Se su questo punto il premier è sparato e non ha dubbi, sul resto, cioè sul numero dei ministeri che dovrebbe coinvolgere il cosidetto “rimpasto”, le sue opinioni cambiano a seconda degli interlocutori, ma con una spiccata preferenza. Il Cavaliere, infatti, per natura e convinzione, predilige l’ipotesi minimale: «Facciamo il ministero del Sud, presentiamo un programma più attento al Mezzogiorno e ai ceti più deboli senza mettere da parte la riforma fiscale - ha spiegato venerdì scorso al segretario del Pri, Francesco Nucara - e andiamo avanti». L’altra opzione, invece, quella che prevede la rimozione di ministri tecnici come Lunardi e Sirchia, o, per altri motivi, Marzano, appare sempre più remota. Al massimo l’intera operazione potrebbe esaursi con il siluramento di uno dei tre.

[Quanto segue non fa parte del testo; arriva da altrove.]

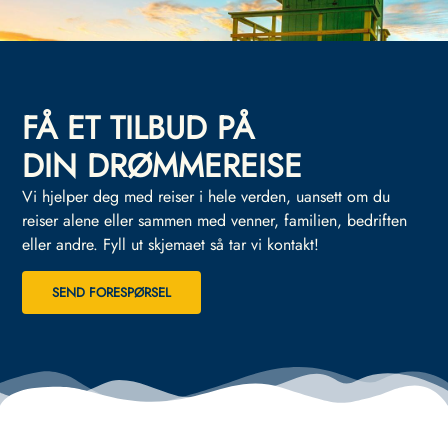
FÅ ET TILBUD PÅ
DIN DRØMMEREISE
Vi hjelper deg med reiser i hele verden, uansett om du
reiser alene eller sammen med venner, familien, bedriften
eller andre.
Fyll ut skjemaet så tar vi kontakt!
SEND FORESPØRSEL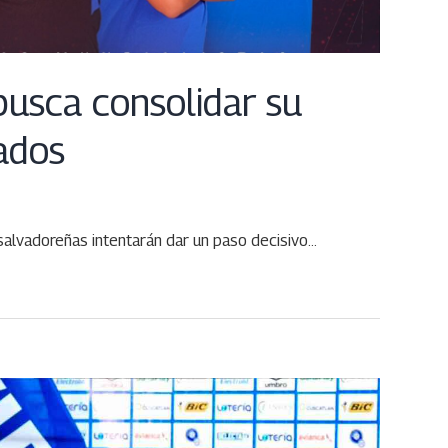
usca consolidar su
ados
 salvadoreñas intentarán dar un paso decisivo…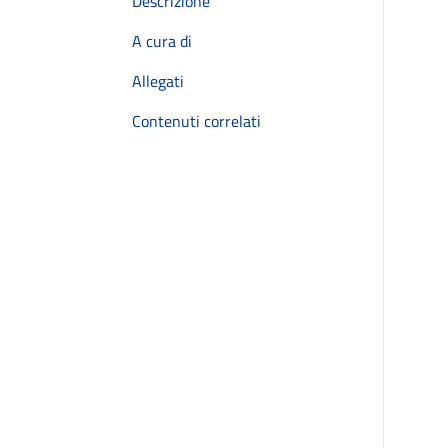
Descrizione
A cura di
Allegati
Contenuti correlati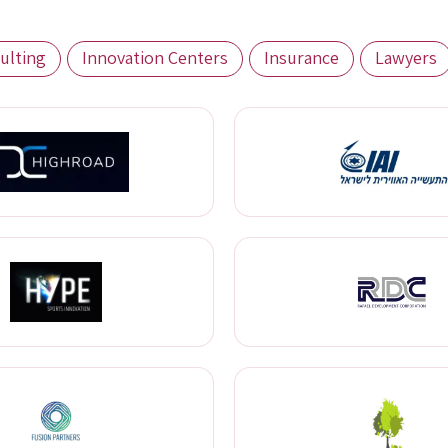
ulting
Innovation Centers
Insurance
Lawyers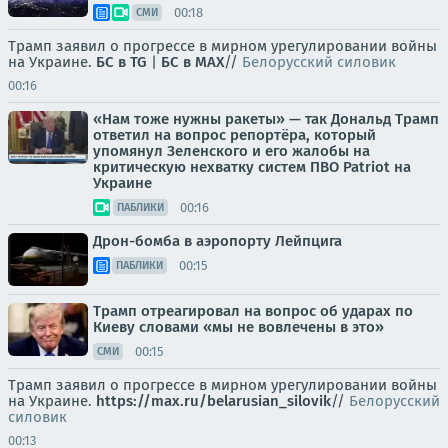
00:18
СМИ
Трамп заявил о прогрессе в мирном урегулировании войны
на Украине.
БС в TG
|
БС в МАХ
//
Белорусский силовик
00:16
«Нам тоже нужны ракеты» — так Дональд Трамп
ответил на вопрос репортёра, который
упомянул Зеленского и его жалобы на
критическую нехватку систем ПВО Patriot на
Украине
00:16
ПАБЛИКИ
Дрон-бомба в аэропорту Лейпцига
00:15
ПАБЛИКИ
Трамп отреагировал на вопрос об ударах по
Киеву словами «мы не вовлечены в это»
00:15
СМИ
Трамп заявил о прогрессе в мирном урегулировании войны
на Украине.
https://max.ru/belarusian_silovik
//
Белорусский
силовик
00:13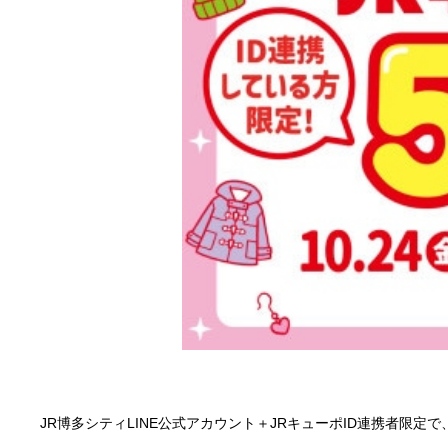
JR博多シティLINE公式アカウント＋JRキューポID連携者限定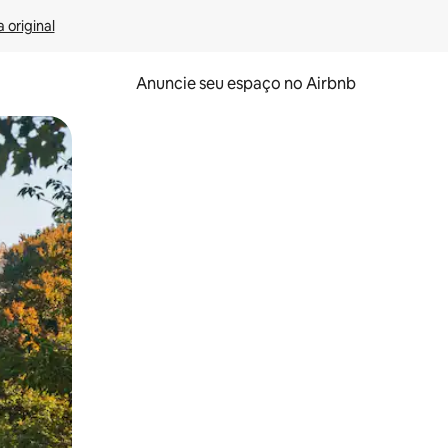
 original
Anuncie seu espaço no Airbnb
 deslizando o dedo na tela.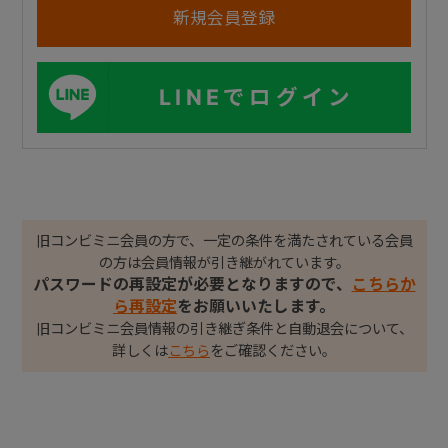
LINEでログイン
旧コンビミニ会員の方で、一定の条件を満たされている会員
の方は会員情報が引き継がれています。
パスワードの再設定が必要となりますので、
こちらか
ら再設定
をお願いいたします。
旧コンビミニ会員情報の引き継ぎ条件と自動退会について、
詳しくは
こちら
をご確認ください。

I motivi sono diversi. Innazitutto il Quirinale: oggi il premier salirà sul Colle ma uno dei suoi ambasciatori presso il Capo dello Stato non si fa illusioni. «Se noi scartiamo l’ipotesi di un Berlusconi bis che prevede una crisi di governo lampo, al massimo Ciampi - è l’istruttoria che ha preparato per il Cavaliere - accetterà il cambio di un ministro. Se chiediamo di più potrebbe innescarsi una nuova polemica che, visti i tempi, non appare opportuna». Poi, c’è un altro dato non secondario: visto che Francesco Storace non è disponibile ad entrare nel governo (e la collocazione dell’ex-governatore del Lazio è il vero problema di Gianfranco Fini), gli altri candidati al posto di ministro non impensieriscono più di tanto il premier. Infine c’è l’atteggiamento dei partiti: Alleanza Nazionale ha già escluso l’ipotesi delle elezioni anticipate e l’idea del Berlusconi «bis» è più una richiesta di bandiera visto che il premier non ne vuol sentire parlare («allora meglio le urne» è il suo leit motiv); gli ex-dc non sono per nulla appassionati al «rimpasto» e semmai, in teoria, dovrebbe essere il Cavaliere ad immaginare una poltrona per i siciliani Cuffaro o Lombardo non fosse altro per ancorarli all’area del centro-destra.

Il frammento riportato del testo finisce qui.